Data —
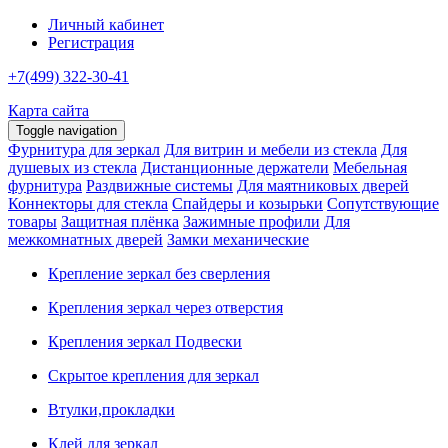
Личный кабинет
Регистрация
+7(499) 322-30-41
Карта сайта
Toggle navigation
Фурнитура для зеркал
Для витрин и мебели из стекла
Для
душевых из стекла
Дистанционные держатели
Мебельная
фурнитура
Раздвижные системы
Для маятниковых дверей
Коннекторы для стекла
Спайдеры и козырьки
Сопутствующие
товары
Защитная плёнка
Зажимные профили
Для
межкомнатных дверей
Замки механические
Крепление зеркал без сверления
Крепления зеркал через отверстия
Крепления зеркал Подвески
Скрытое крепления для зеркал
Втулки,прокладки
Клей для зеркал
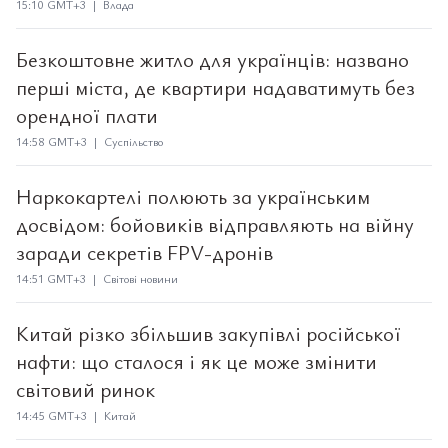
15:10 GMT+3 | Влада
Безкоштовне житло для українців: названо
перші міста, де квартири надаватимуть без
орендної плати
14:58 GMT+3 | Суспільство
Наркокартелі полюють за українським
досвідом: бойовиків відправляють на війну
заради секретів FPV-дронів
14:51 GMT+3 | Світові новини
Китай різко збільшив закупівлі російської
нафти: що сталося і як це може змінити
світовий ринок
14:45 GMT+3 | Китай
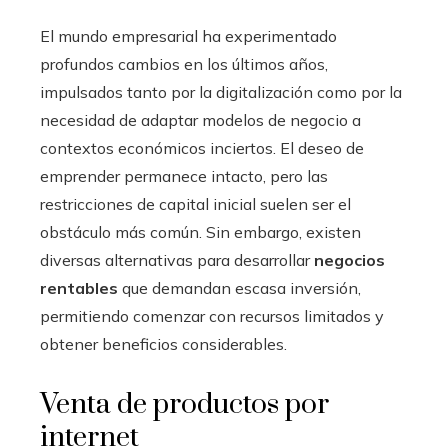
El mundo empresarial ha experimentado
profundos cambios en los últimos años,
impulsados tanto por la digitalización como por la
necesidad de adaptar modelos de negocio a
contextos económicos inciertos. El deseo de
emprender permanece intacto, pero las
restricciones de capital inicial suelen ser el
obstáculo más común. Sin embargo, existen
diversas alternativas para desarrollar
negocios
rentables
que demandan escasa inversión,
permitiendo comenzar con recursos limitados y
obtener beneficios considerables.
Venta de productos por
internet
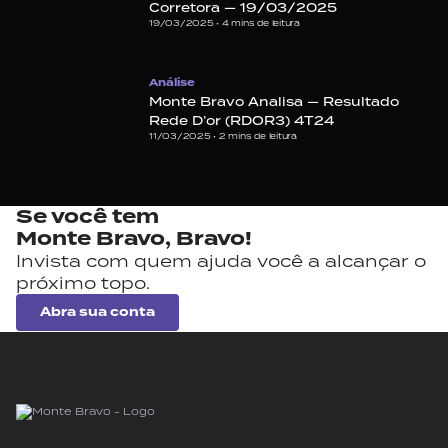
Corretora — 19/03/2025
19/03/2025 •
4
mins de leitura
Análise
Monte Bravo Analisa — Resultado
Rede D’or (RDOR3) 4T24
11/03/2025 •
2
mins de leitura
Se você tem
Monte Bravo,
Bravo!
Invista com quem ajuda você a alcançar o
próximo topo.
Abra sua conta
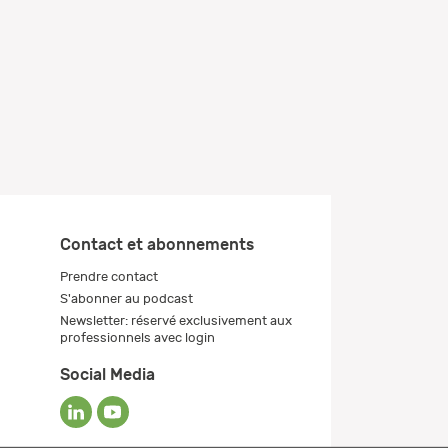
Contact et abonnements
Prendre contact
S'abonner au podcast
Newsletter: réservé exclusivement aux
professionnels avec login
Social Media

--

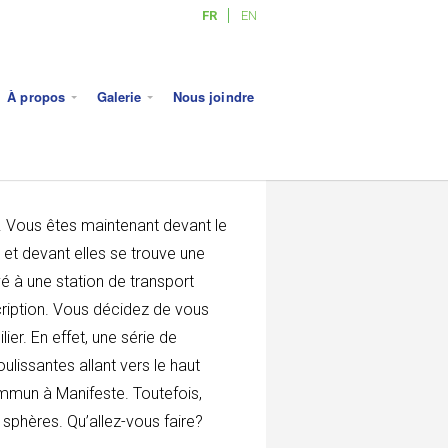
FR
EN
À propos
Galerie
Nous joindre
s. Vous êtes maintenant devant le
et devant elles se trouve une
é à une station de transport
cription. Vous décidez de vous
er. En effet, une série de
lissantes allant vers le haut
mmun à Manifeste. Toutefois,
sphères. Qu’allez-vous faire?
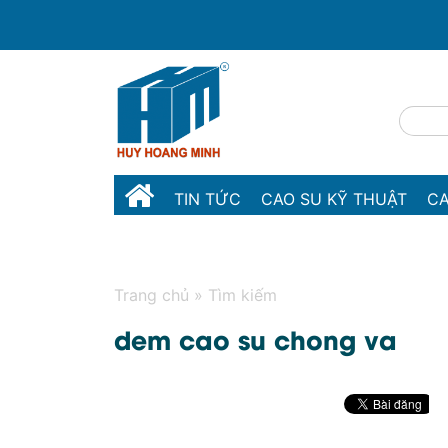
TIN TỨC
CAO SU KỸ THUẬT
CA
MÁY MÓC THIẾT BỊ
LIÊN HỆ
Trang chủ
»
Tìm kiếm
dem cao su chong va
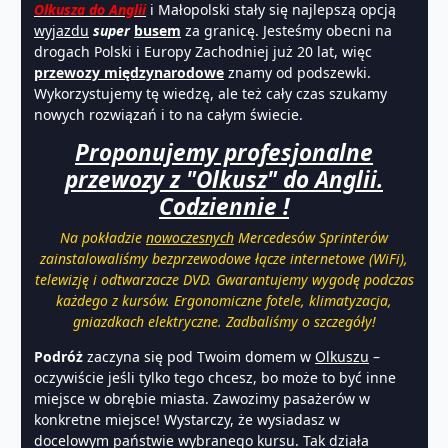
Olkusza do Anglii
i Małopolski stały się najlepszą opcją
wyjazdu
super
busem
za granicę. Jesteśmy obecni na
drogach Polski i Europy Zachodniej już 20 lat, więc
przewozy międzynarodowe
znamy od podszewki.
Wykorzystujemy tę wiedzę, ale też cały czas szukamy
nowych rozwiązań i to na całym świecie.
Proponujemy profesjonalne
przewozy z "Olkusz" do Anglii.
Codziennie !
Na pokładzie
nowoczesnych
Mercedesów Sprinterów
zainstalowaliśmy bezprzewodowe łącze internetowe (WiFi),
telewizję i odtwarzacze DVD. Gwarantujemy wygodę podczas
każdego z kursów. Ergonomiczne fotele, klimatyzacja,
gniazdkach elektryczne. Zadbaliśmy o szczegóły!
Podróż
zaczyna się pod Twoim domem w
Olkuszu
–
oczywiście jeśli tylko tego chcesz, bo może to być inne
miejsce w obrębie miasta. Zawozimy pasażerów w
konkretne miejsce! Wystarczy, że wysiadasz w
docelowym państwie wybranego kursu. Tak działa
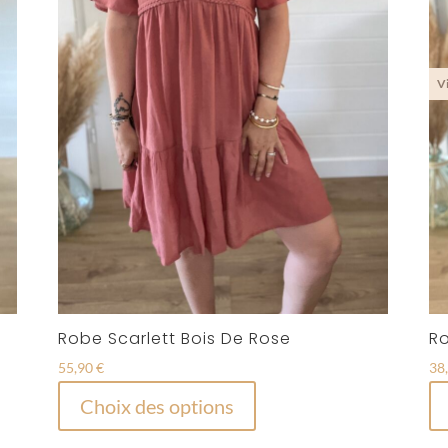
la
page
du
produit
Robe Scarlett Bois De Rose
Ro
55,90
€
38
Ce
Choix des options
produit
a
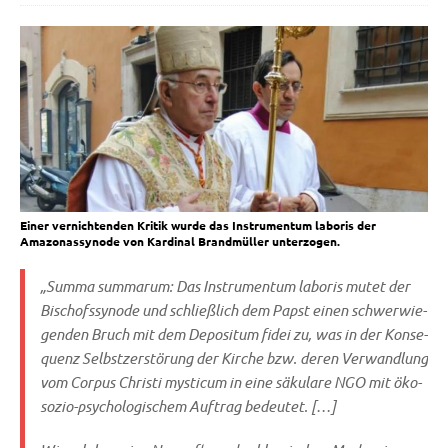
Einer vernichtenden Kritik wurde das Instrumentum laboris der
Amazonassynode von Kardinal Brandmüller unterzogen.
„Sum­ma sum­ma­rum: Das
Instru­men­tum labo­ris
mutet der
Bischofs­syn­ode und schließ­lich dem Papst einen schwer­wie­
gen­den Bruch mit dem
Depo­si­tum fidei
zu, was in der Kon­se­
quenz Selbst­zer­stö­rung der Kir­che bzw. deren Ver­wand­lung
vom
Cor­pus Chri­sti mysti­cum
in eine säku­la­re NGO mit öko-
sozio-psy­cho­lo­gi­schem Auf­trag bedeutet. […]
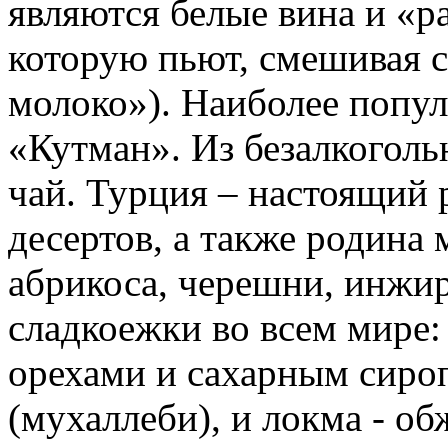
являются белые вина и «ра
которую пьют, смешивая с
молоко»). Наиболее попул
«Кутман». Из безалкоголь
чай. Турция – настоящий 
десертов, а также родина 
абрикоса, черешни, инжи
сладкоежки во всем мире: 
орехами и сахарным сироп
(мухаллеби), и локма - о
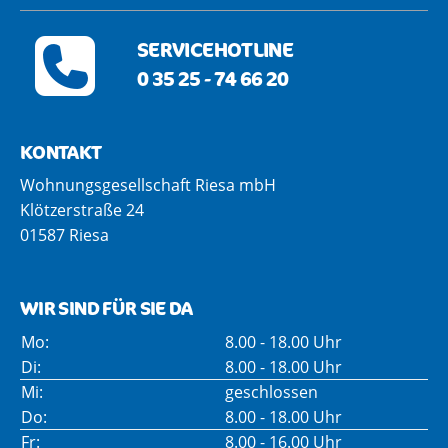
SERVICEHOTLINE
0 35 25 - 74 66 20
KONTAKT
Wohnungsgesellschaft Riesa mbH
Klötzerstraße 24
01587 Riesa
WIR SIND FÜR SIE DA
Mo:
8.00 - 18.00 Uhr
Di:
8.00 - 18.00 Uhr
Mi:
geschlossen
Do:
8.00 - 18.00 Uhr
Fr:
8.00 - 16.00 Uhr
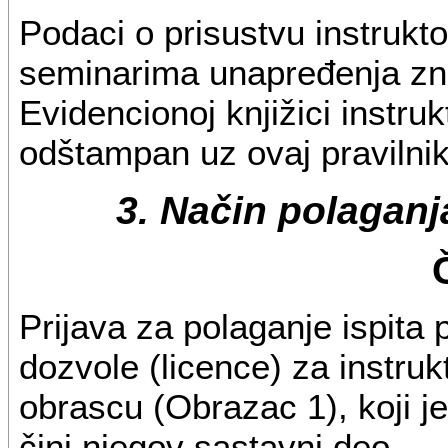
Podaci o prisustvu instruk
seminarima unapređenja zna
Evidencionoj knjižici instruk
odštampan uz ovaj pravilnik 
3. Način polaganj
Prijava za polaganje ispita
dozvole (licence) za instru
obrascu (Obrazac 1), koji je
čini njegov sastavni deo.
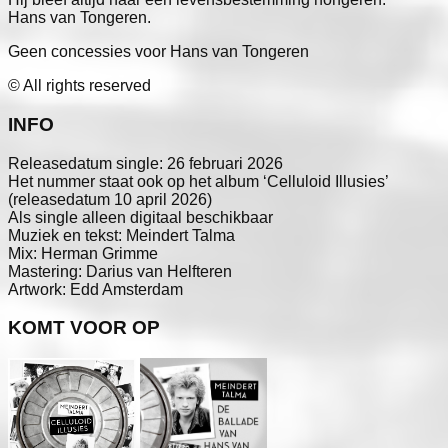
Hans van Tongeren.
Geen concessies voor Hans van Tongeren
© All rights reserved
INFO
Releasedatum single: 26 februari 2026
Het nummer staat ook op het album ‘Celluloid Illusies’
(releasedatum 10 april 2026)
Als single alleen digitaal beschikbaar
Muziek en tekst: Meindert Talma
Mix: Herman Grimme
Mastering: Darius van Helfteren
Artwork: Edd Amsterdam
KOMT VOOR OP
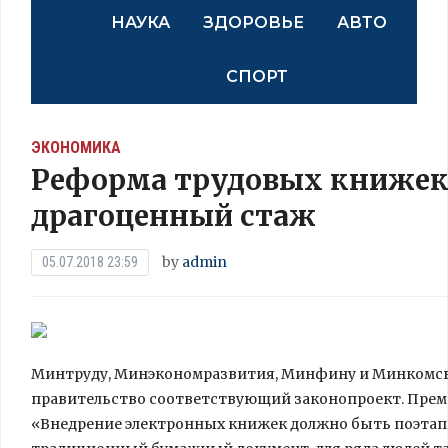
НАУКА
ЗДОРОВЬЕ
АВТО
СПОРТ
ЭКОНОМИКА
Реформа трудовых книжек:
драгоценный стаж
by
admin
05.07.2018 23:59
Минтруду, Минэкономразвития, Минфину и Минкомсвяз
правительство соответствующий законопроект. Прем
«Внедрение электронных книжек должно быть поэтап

==

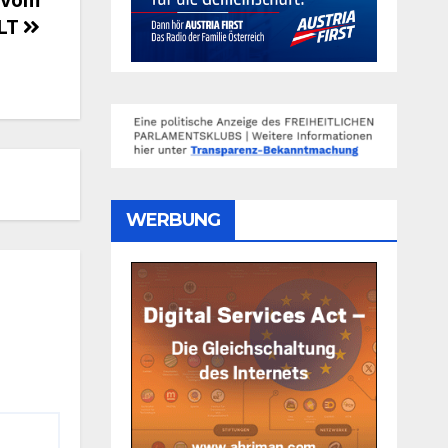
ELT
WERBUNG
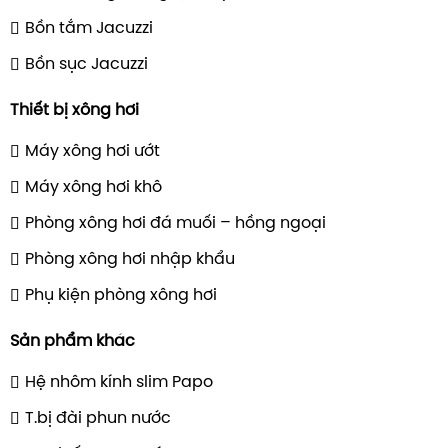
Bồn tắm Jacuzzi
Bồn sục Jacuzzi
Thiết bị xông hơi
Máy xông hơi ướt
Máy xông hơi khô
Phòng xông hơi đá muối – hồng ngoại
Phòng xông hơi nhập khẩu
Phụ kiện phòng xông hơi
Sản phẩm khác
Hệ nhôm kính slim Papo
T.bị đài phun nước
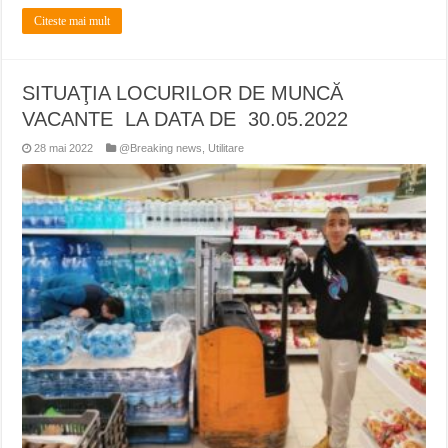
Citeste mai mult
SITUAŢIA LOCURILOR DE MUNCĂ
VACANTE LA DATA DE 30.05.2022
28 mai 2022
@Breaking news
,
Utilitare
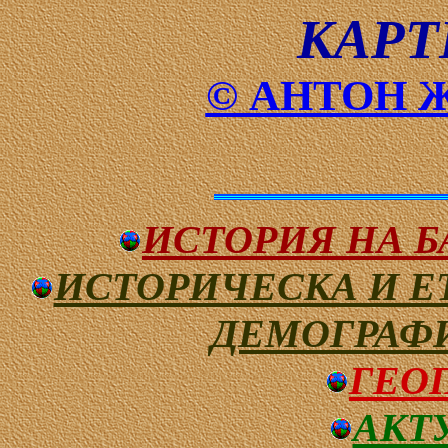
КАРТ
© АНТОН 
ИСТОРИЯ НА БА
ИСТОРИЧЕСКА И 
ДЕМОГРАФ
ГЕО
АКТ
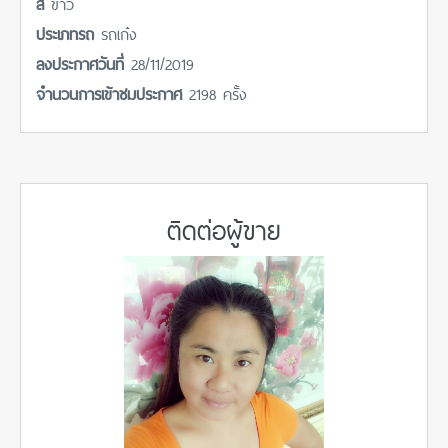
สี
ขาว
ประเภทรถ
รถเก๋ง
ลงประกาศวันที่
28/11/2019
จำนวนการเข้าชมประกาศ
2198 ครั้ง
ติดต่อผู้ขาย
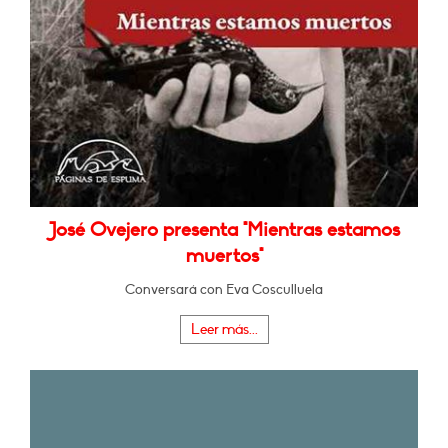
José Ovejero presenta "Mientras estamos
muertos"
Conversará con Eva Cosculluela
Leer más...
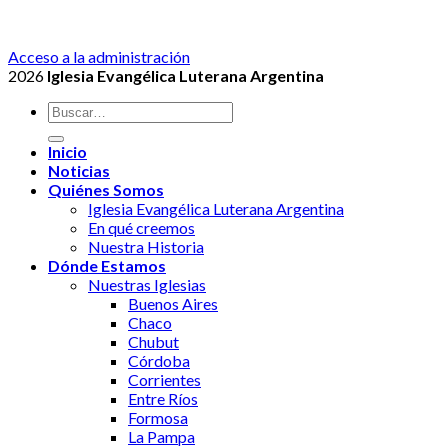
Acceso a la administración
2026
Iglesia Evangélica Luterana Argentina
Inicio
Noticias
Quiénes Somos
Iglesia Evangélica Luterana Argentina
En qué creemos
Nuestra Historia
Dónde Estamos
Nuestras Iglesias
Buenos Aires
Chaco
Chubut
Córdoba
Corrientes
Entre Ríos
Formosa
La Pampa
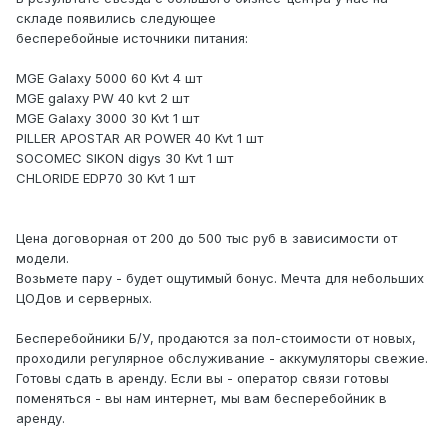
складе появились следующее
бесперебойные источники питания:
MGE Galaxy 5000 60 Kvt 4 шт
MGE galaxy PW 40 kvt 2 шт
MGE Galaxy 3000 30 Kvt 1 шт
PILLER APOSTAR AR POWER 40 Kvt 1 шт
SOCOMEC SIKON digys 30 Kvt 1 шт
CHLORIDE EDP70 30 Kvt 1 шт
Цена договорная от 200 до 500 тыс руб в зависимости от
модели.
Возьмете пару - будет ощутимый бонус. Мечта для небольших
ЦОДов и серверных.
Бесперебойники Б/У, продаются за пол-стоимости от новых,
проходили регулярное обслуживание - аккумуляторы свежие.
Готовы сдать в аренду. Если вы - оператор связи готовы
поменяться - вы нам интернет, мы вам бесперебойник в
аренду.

Task to carry out — Exactly the lines above from the one that contains "Крепление зеркал без сверления" down to the one that contains "Social Media" are to be output, both ends kept and pictures omitted.

Task solution —
Крепление зеркал без сверления
Крепления зеркал через отверстия
Крепления зеркал Подвески
Скрытое крепления для зеркал
Втулки,прокладки
Клей для зеркал
15:10 GMT+3 | Влада
Безкоштовне житло для українців: названо
перші міста, де квартири надаватимуть без
орендної плати
14:58 GMT+3 | Суспільство
Наркокартелі полюють за українським
досвідом: бойовиків відправляють на війну
заради секретів FPV-дронів
14:51 GMT+3 | Світові новини
Китай різко збільшив закупівлі російської
нафти: що сталося і як це може змінити
світовий ринок
14:45 GMT+3 | Китай
El mundo empresarial ha experimentado
profundos cambios en los últimos años,
impulsados tanto por la digitalización como por la
necesidad de adaptar modelos de negocio a
contextos económicos inciertos. El deseo de
emprender permanece intacto, pero las
restricciones de capital inicial suelen ser el
obstáculo más común. Sin embargo, existen
diversas alternativas para desarrollar
negocios
rentables
que demandan escasa inversión,
permitiendo comenzar con recursos limitados y
obtener beneficios considerables.
Venta de productos por
internet
Corretora — 19/03/2025
19/03/2025 •
4
mins de leitura
Análise
Monte Bravo Analisa — Resultado
Rede D’or (RDOR3) 4T24
11/03/2025 •
2
mins de leitura
Se você tem
Monte Bravo,
Bravo!
Invista com quem ajuda você a alcançar o
próximo topo.
Abra sua conta
Contact et abonnements
Prendre contact
S'abonner au podcast
Newsletter: réservé exclusivement aux
professionnels avec login
Social Media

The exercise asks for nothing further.